Google streaming search in 'Instant revenue boost'
Dollars grow 2% in two weeks, says study
Google's search revenues increased almost 2 per cent in the two weeks following the introduction of its Instant search engine, according to an independent study.
Marin Software — an outfit that manages $1.3 billion a year on behalf of search engine advertisers — has released a study based on the recent Google experience of "a broad range" of clients, and it shows that as Google Instant juiced ad impressions and, yes, paid clicks, advertiser spending climbed 1.96 per cent in the two weeks after the service was launched.
Google Instant serves up search-results pages as you type, trying to predict what you're looking for. Basically, it's an extension of Google Suggest. Whereas Suggest suggested possible searches, Instant suggests entire results pages. In certain countries, Google Instant is now the default search engine if you're signed into a Google account — though you do have the power to turn it off.
According to Marin's report, Google ad impressions increased 9.31 per cent in the two weeks following Instant's September 8 launch. Marin senior product marketing manager Gagan Kanwar tells The Register that Marin's data came directly from Google AdWords, so these are impressions as Google now defines them. Because Instant refreshes results so quickly — a new page may appear with each letter you type — Google says that a results page is only considered an impression if stays there for three seconds or if the user hits the search button or actually clicks on a search suggestion or a link.

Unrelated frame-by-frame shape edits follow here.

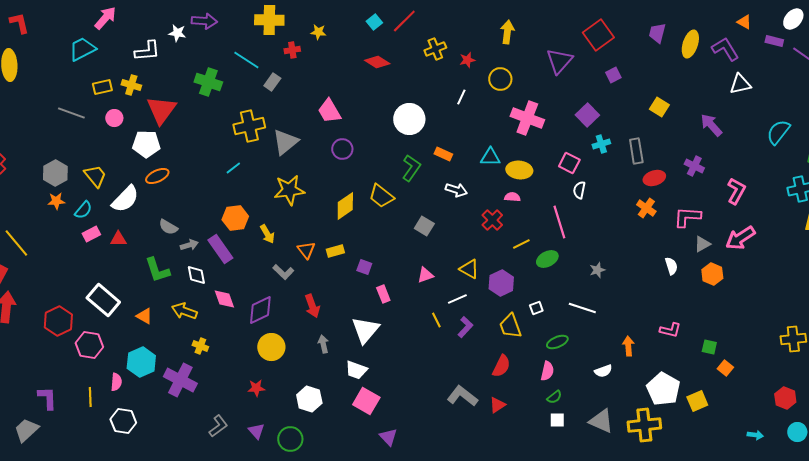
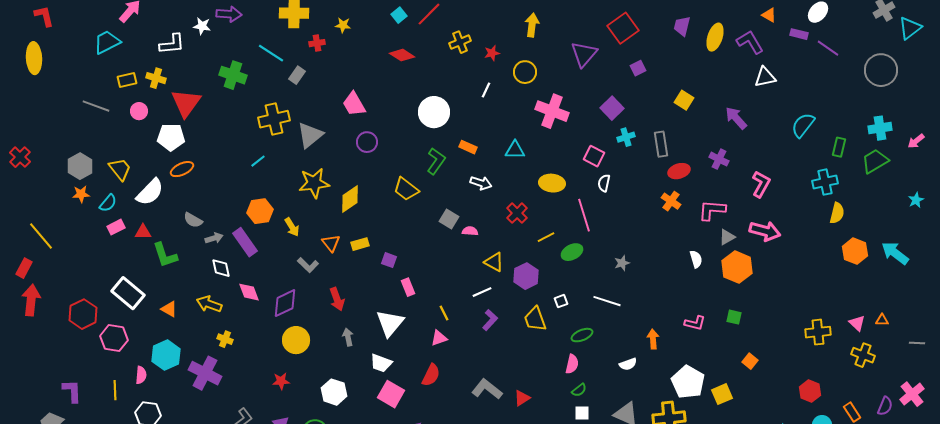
yellow ellipse: (519, 170) -> (552, 183), moved
pink semicircle: (512, 197) -> (470, 231), moved
yellow diamond: (345, 206) -> (350, 199), moved
pink arrow: (740, 238) -> (765, 231), turned -132
green L-shape: (157, 270) -> (165, 255), moved
orange hexagon: (712, 274) -> (737, 267), size x1.4
pink triangle: (425, 275) -> (439, 338), moved
yellow line: (436, 320) -> (444, 313), moved
green square: (709, 347) -> (734, 317), moved
red semicircle: (501, 366) -> (431, 375), moved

As impressions rose, according to the Marin report, paid clicks also increased — which only stands to reason. "As impressions go up, it's not entirely unnatural for clicks to go up," Kanwar says. With impressions up 9.31 per cent, Marin saw a 5.63 per cent jump in the number of times users actually clicked on an ad. So, clicks didn't grow as much as impressions, but they grew nonetheless.
This also shows that Google's revenue didn't grow as much as clicks. The average cost-per-click rate, according to Marin, dropped by 3.47 per cent.
Marin argues that "advertisers are now getting more value for their money as a result of Google Instant." But this is somewhat misleading. Google advertisers pay for each click, but a click may not actually lead to anything worthwhile. "We don't know how conversions changed during this time," says Kanwar. And the drop in cost-per-click is likely temporary.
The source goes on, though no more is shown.